No Foreign Fundraising at United States Embassies Act
- senate
- house
- president
Last progress September 4, 2025 (3 months ago)
Introduced on September 4, 2025 by Edward John Markey
House Votes
Senate Votes
Read twice and referred to the Committee on Foreign Relations.
Presidential Signature
AI Summary
This proposal would stop any fundraising for foreign political parties or candidates from happening at U.S. embassies, consulates, or other diplomatic posts. It says the United States should stay neutral in other countries’ elections and not use government resources—or an ambassador’s own money—to host fundraising events that could help a foreign party or candidate. Regular diplomatic meetings with many different political groups would still be allowed; the ban is only on fundraising events.
In practice, this means embassy spaces could not be used for campaign fundraisers, even if an official wanted to pay for it themselves.

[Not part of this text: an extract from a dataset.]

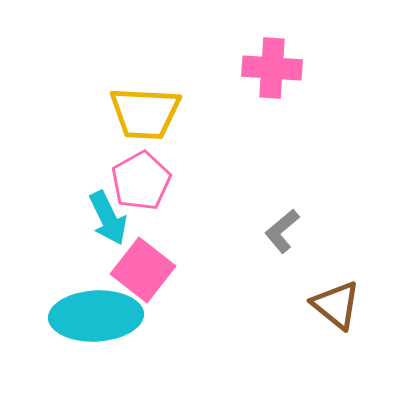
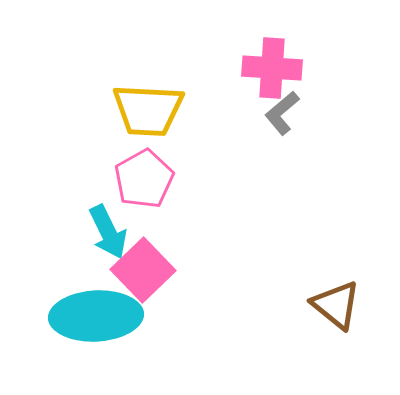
yellow trapezoid: moved 3 px right, 3 px up
pink pentagon: moved 3 px right, 2 px up
cyan arrow: moved 14 px down
gray L-shape: moved 118 px up
pink square: rotated 8 degrees clockwise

The goal is to prevent any appearance that the U.S. is taking sides in another country’s elections while still supporting fair, open democracy.
- Key points:
- Who is affected: U.S. ambassadors and officials, U.S. embassies/consulates, and foreign political parties/candidates seeking to fundraise at those sites.
- What changes: No federal or personal funds may be used to host fundraising events for foreign parties or candidates at U.S. diplomatic posts; normal meetings remain allowed.
- When: Applies once enacted; the text sets the policy and the ban but does not list a specific start date.